* _WHAT THE EXERCISE ASKS_
Pictures in the listing below are skipped, while the lines from the "ανθρώπους μέσα από" line through the "Лучше сажать дерево" line are returned word for word.

----------

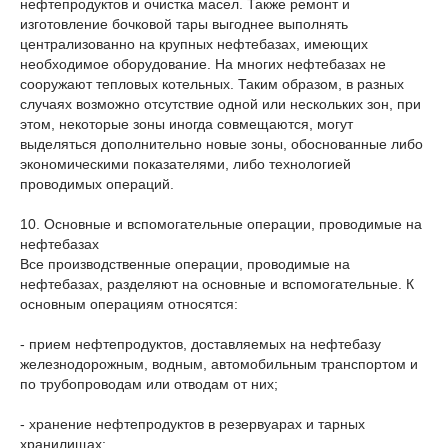
нефтепродуктов и очистка масел. Также ремонт и
изготовление бочковой тары выгоднее выполнять
централизованно на крупных нефтебазах, имеющих
необходимое оборудование. На многих нефтебазах не
сооружают тепловых котельных. Таким образом, в разных
случаях возможно отсутствие одной или нескольких зон, при
этом, некоторые зоны иногда совмещаются, могут
выделяться дополнительно новые зоны, обоснованные либо
экономическими показателями, либо технологией
проводимых операций.
10. Основные и вспомогательные операции, проводимые на
нефтебазах
Все производственные операции, проводимые на
нефтебазах, разделяют на основные и вспомогательные. К
основным операциям относятся:
- прием нефтепродуктов, доставляемых на нефтебазу
железнодорожным, водным, автомобильным транспортом и
по трубопроводам или отводам от них;
- хранение нефтепродуктов в резервуарах и тарных
хранилищах;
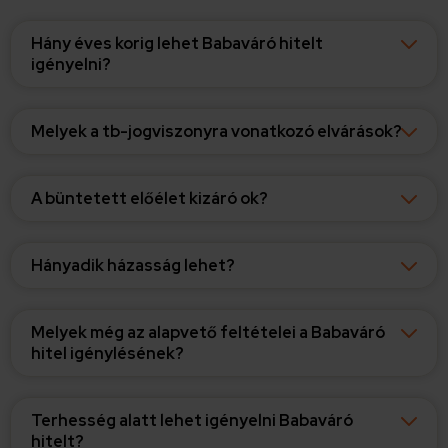
Hány éves korig lehet Babaváró hitelt
igényelni?
Melyek a tb-jogviszonyra vonatkozó elvárások?
A büntetett előélet kizáró ok?
Hányadik házasság lehet?
Melyek még az alapvető feltételei a Babaváró
hitel igénylésének?
Terhesség alatt lehet igényelni Babaváró
hitelt?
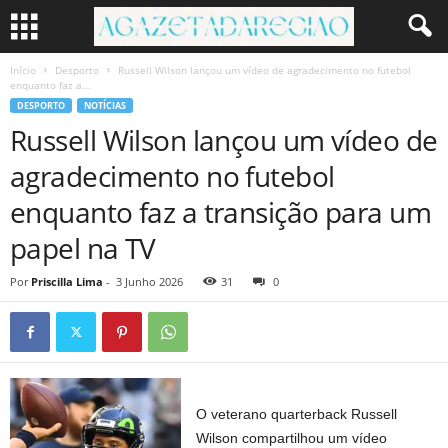
Início
Desporto
Russell Wilson lançou um vídeo de agradecimento no futebol
enquanto faz a...
DESPORTO
NOTÍCIAS
Russell Wilson lançou um vídeo de
agradecimento no futebol
enquanto faz a transição para um
papel na TV
Por
Priscilla Lima
-
3 Junho 2026
31
0
O veterano quarterback Russell
Wilson compartilhou um vídeo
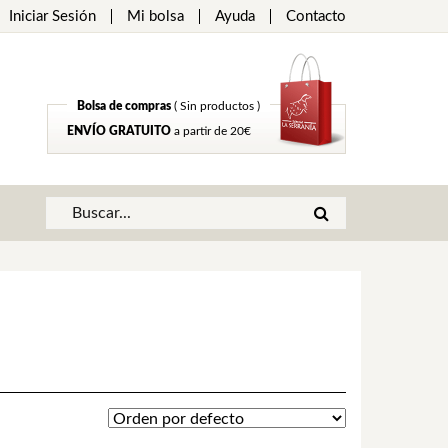
Iniciar Sesión
Mi bolsa
Ayuda
Contacto
Bolsa de compras
( Sin productos )
ENVÍO GRATUITO
a partir de 20€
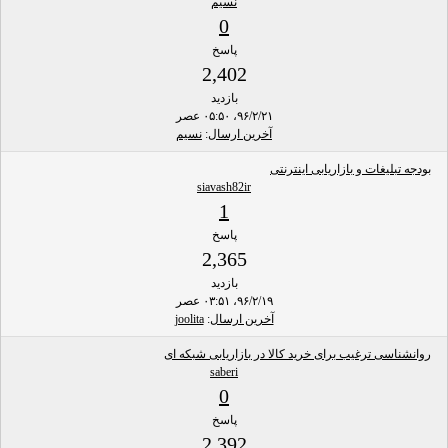
نسیم
0
پاسخ
2,402
بازدید
۹۶/۲/۲۱، ۰۵:۵۰ عصر
آخرین ارسال
:
نسیم
بودجه تبلیغات و بازاریابی اینترنتی
siavash82ir
1
پاسخ
2,365
بازدید
۹۶/۲/۱۹، ۰۳:۵۱ عصر
آخرین ارسال
:
joolita
روانشناسی ترغیب برای خرید کالا در بازاریابی شبکه ای
saberi
0
پاسخ
2,392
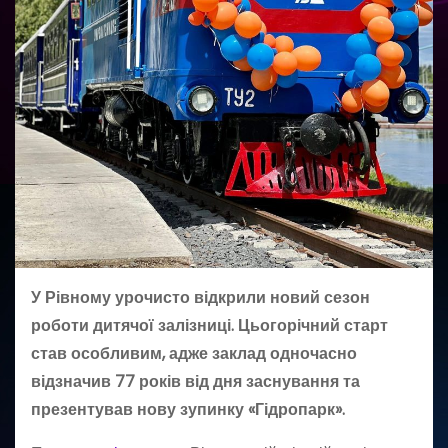
У Рівному урочисто відкрили новий сезон
роботи дитячої залізниці. Цьогорічний старт
став особливим, адже заклад одночасно
відзначив 77 років від дня заснування та
презентував нову зупинку «Гідропарк».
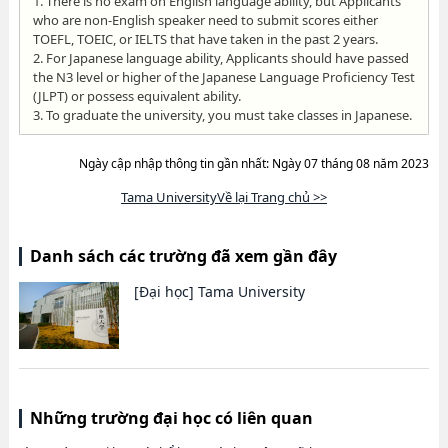
1. There is no exam on English language ability, but Applicants
who are non-English speaker need to submit scores either
TOEFL, TOEIC, or IELTS that have taken in the past 2 years.
2. For Japanese language ability, Applicants should have passed
the N3 level or higher of the Japanese Language Proficiency Test
(JLPT) or possess equivalent ability.
3. To graduate the university, you must take classes in Japanese.
Ngày cập nhập thông tin gần nhất: Ngày 07 tháng 08 năm 2023
Tama UniversityVề lại Trang chủ >>
Danh sách các trường đã xem gần đây
[Đại học]
Tama University
Những trường đại học có liên quan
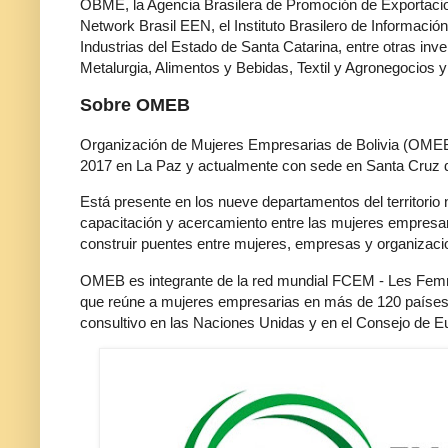
OBME, la Agencia Brasilera de Promoción de Exportacio
Network Brasil EEN, el Instituto Brasilero de Informaci
Industrias del Estado de Santa Catarina, entre otras inve
Metalurgia, Alimentos y Bebidas, Textil y Agronegocios y
Sobre OMEB
Organización de Mujeres Empresarias de Bolivia (OMEB) 
2017 en La Paz y actualmente con sede en Santa Cruz d
Está presente en los nueve departamentos del territorio
capacitación y acercamiento entre las mujeres empresa
construir puentes entre mujeres, empresas y organizacion
OMEB es integrante de la red mundial FCEM - Les Femm
que reúne a mujeres empresarias en más de 120 países 
consultivo en las Naciones Unidas y en el Consejo de 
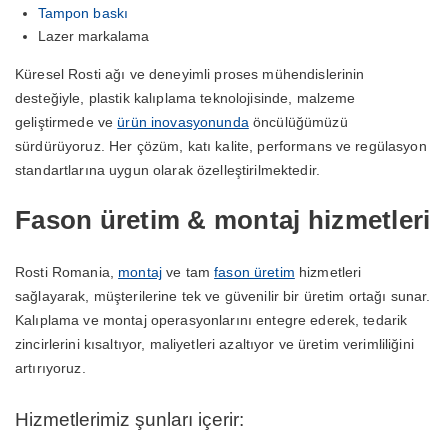
Tampon baskı
Lazer markalama
Küresel Rosti ağı ve deneyimli proses mühendislerinin
desteğiyle, plastik kalıplama teknolojisinde, malzeme
geliştirmede ve
ürün inovasyonunda
öncülüğümüzü
sürdürüyoruz. Her çözüm, katı kalite, performans ve regülasyon
standartlarına uygun olarak özelleştirilmektedir.
Fason üretim & montaj hizmetleri
Rosti Romania,
montaj
ve tam
fason üretim
hizmetleri
sağlayarak, müşterilerine tek ve güvenilir bir üretim ortağı sunar.
Kalıplama ve montaj operasyonlarını entegre ederek, tedarik
zincirlerini kısaltıyor, maliyetleri azaltıyor ve üretim verimliliğini
artırıyoruz.
Hizmetlerimiz şunları içerir:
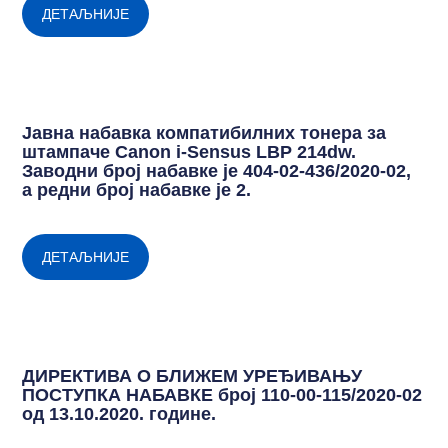
ДЕТАЉНИЈЕ
Јавна набавка компатибилних тонера за
штампаче Canon i-Sensus LBP 214dw.
Заводни број набавке је 404-02-436/2020-02,
а редни број набавке је 2.
ДЕТАЉНИЈЕ
ДИРЕКТИВА О БЛИЖЕМ УРЕЂИВАЊУ
ПОСТУПКА НАБАВКЕ број 110-00-115/2020-02
од 13.10.2020. године.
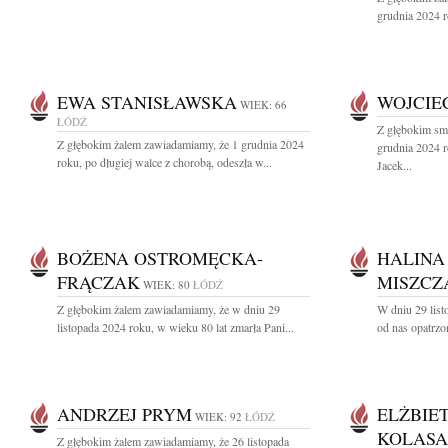
grudnia 2024 r
EWA STANISŁAWSKA
WOJCIE
WIEK: 66
ŁÓDŹ
Z głębokim sm
Z głębokim żalem zawiadamiamy, że 1 grudnia 2024
grudnia 2024 r
roku, po długiej walce z chorobą, odeszła w...
Jacek...
BOŻENA OSTROMĘCKA-
HALINA
FRĄCZAK
MISZCZ
WIEK: 80
ŁÓDŹ
Z głębokim żalem zawiadamiamy, że w dniu 29
W dniu 29 list
listopada 2024 roku, w wieku 80 lat zmarła Pani...
od nas opatrzo
ANDRZEJ PRYM
ELŻBIE
WIEK: 92
ŁÓDŹ
KOLASA
Z głębokim żalem zawiadamiamy, że 26 listopada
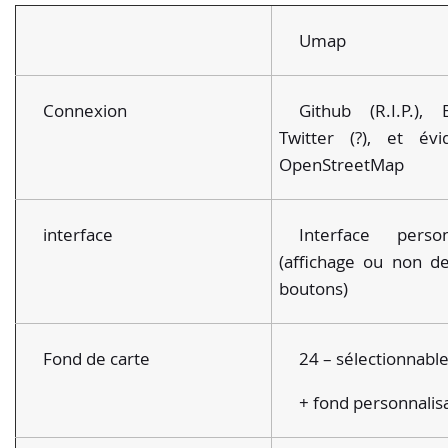
Umap
Connexion
Github (R.I.P.), B
Twitter (?), et év
OpenStreetMap
interface
Interface person
(affichage ou non de
boutons)
Fond de carte
24 – sélectionnabl
+ fond personnalis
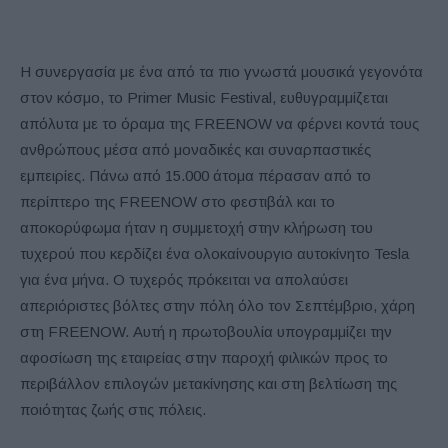
Η συνεργασία με ένα από τα πιο γνωστά μουσικά γεγονότα
στον κόσμο, το Primer Music Festival, ευθυγραμμίζεται
απόλυτα με το όραμα της FREENOW να φέρνει κοντά τους
ανθρώπους μέσα από μοναδικές και συναρπαστικές
εμπειρίες. Πάνω από 15.000 άτομα πέρασαν από το
περίπτερο της FREENOW στο φεστιβάλ και το
αποκορύφωμα ήταν η συμμετοχή στην κλήρωση του
τυχερού που κερδίζει ένα ολοκαίνουργιο αυτοκίνητο Tesla
για ένα μήνα. O τυχερός πρόκειται να απολαύσει
απεριόριστες βόλτες στην πόλη όλο τον Σεπτέμβριο, χάρη
στη FREENOW. Αυτή η πρωτοβουλία υπογραμμίζει την
αφοσίωση της εταιρείας στην παροχή φιλικών προς το
περιβάλλον επιλογών μετακίνησης και στη βελτίωση της
ποιότητας ζωής στις πόλεις.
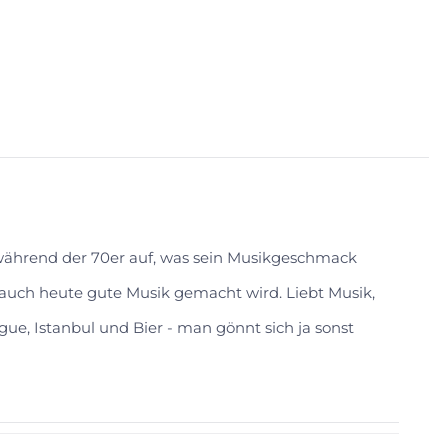
 während der 70er auf, was sein Musikgeschmack
s auch heute gute Musik gemacht wird. Liebt Musik,
gue, Istanbul und Bier - man gönnt sich ja sonst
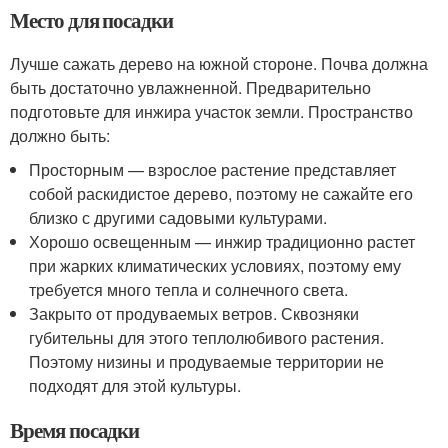
Место для посадки
Лучше сажать дерево на южной стороне. Почва должна
быть достаточно увлажненной. Предварительно
подготовьте для инжира участок земли. Пространство
должно быть:
Просторным — взрослое растение представляет
собой раскидистое дерево, поэтому не сажайте его
близко с другими садовыми культурами.
Хорошо освещенным — инжир традиционно растет
при жарких климатических условиях, поэтому ему
требуется много тепла и солнечного света.
Закрыто от продуваемых ветров. Сквозняки
губительны для этого теплолюбивого растения.
Поэтому низины и продуваемые территории не
подходят для этой культуры.
Время посадки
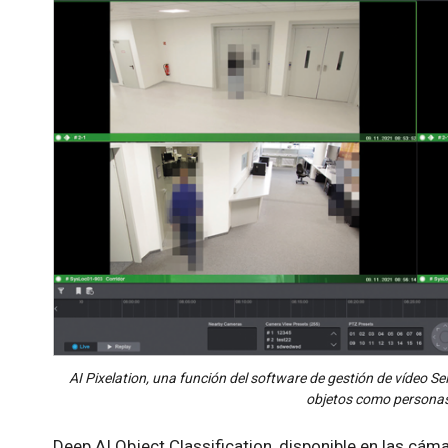
AI Pixelation, una función del software de gestión de vídeo
objetos como personas
Deep AI Object Classification, disponible en las cá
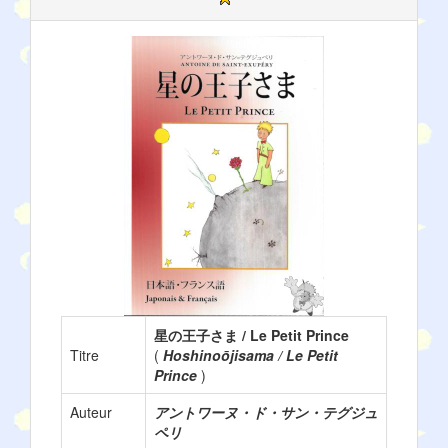
星の王子さま / Le Petit Prince
Titre
(
Hoshinoōjisama / Le Petit
Prince
)
Auteur
アントワーヌ・ド・サン・テグジュ
ペリ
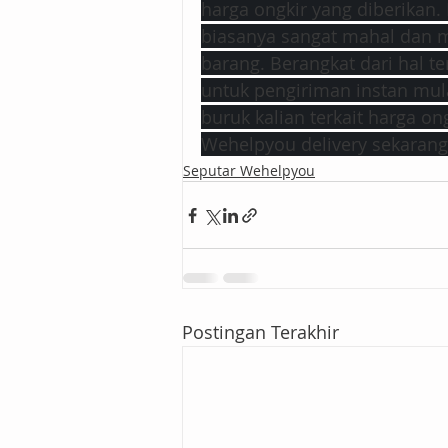
harga ongkir yang diberikan. 
biasanya sangat mahal dan m
barang. Berangkat dari hal t
untuk pengiriman instan mula
buruk kalian terkait harga o
Wehelpyou delivery sekarang
Seputar Wehelpyou
Postingan Terakhir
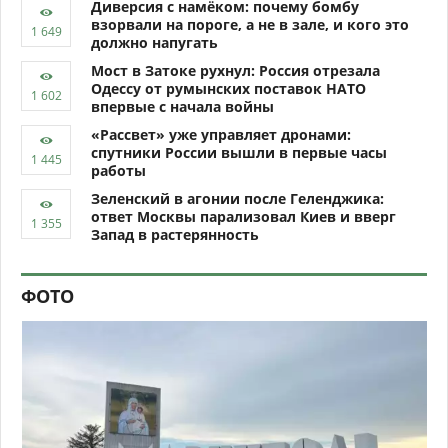
Диверсия с намёком: почему бомбу
взорвали на пороге, а не в зале, и кого это
должно напугать
Мост в Затоке рухнул: Россия отрезала
Одессу от румынских поставок НАТО
впервые с начала войны
«Рассвет» уже управляет дронами:
спутники России вышли в первые часы
работы
Зеленский в агонии после Геленджика:
ответ Москвы парализовал Киев и вверг
Запад в растерянность
ФОТО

----------

* _TASK SOLUTION_
ανθρώπους μέσα από μοναδικές και συναρπαστικές
εμπειρίες. Πάνω από 15.000 άτομα πέρασαν από το
περίπτερο της FREENOW στο φεστιβάλ και το
αποκορύφωμα ήταν η συμμετοχή στην κλήρωση του
τυχερού που κερδίζει ένα ολοκαίνουργιο αυτοκίνητο Tesla
για ένα μήνα. O τυχερός πρόκειται να απολαύσει
απεριόριστες βόλτες στην πόλη όλο τον Σεπτέμβριο, χάρη
στη FREENOW. Αυτή η πρωτοβουλία υπογραμμίζει την
αφοσίωση της εταιρείας στην παροχή φιλικών προς το
περιβάλλον επιλογών μετακίνησης και στη βελτίωση της
ποιότητας ζωής στις πόλεις.
 während der 70er auf, was sein Musikgeschmack
s auch heute gute Musik gemacht wird. Liebt Musik,
gue, Istanbul und Bier - man gönnt sich ja sonst
Место для посадки
Лучше сажать дерево на южной стороне. Почва должна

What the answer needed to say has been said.